## Your instructions
Only the lines from the top of the data through the line with "включение в новый турмар" should be repeated, each exactly as written.
Given information section start
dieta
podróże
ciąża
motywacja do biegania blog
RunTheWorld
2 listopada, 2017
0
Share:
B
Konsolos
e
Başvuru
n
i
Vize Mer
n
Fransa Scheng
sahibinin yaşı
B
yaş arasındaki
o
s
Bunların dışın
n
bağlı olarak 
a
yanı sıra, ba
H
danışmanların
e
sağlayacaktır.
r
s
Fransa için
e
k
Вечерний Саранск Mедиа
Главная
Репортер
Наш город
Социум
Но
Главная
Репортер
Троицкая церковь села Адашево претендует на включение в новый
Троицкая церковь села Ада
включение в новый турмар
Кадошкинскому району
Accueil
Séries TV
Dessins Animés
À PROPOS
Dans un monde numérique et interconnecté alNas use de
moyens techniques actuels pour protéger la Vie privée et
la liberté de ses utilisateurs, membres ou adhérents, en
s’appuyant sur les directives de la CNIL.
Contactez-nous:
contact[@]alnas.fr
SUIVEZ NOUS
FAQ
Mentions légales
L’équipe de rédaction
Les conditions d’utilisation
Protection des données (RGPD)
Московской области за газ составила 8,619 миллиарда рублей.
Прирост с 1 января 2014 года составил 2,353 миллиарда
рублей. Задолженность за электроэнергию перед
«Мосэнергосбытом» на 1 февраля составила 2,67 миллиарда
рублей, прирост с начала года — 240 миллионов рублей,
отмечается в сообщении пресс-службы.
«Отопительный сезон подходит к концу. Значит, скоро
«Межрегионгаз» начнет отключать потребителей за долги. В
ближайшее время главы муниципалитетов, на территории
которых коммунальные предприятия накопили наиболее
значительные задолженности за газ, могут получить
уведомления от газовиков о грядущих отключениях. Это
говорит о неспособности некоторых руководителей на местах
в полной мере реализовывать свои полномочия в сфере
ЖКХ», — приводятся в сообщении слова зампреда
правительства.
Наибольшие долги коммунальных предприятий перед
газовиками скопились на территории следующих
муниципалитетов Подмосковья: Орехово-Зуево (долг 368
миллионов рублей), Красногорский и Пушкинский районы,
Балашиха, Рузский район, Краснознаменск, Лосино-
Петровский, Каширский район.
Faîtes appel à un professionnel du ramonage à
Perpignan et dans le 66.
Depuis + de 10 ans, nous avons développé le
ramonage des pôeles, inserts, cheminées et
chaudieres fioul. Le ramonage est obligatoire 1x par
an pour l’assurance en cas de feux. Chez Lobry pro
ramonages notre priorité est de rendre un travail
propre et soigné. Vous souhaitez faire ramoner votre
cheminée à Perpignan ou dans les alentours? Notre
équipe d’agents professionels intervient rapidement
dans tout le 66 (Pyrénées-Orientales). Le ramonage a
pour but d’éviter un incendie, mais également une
Given information section end
## Task answer
dieta
podróże
ciąża
motywacja do biegania blog
RunTheWorld
2 listopada, 2017
0
Share:
B
Konsolos
e
Başvuru
n
i
Vize Mer
n
Fransa Scheng
sahibinin yaşı
B
yaş arasındaki
o
s
Bunların dışın
n
bağlı olarak 
a
yanı sıra, ba
H
danışmanların
e
sağlayacaktır.
r
s
Fransa için
e
k
Вечерний Саранск Mедиа
Главная
Репортер
Наш город
Социум
Но
Главная
Репортер
Троицкая церковь села Адашево претендует на включение в новый
Троицкая церковь села Ада
включение в новый турмар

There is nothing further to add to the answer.